• THE TASK
Return, word for word, only the lines from the one containing "su mensaje." through the last line of the entries.

*** Opening SUPPLIED MATERIAL ***

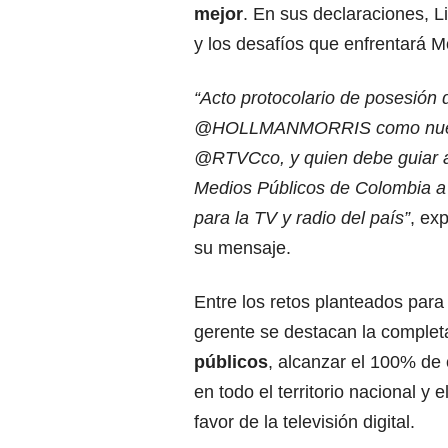
mejor
. En sus declaraciones, L
y los desafíos que enfrentará Mo
“Acto protocolario de posesión 
@HOLLMANMORRIS como nuev
@RTVCco, y quien debe guiar a
Medios Públicos de Colombia a 
para la TV y radio del país”
, ex
su mensaje.
Entre los retos planteados para
gerente se destacan la comple
públicos
, alcanzar el 100% de
en todo el territorio nacional y 
favor de la televisión digital.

*** Closing SUPPLIED MATERIAL ***

• REPLY TO THE TASK
su mensaje.
Entre los retos planteados para
gerente se destacan la comple
públicos
, alcanzar el 100% de
en todo el territorio nacional y 
favor de la televisión digital.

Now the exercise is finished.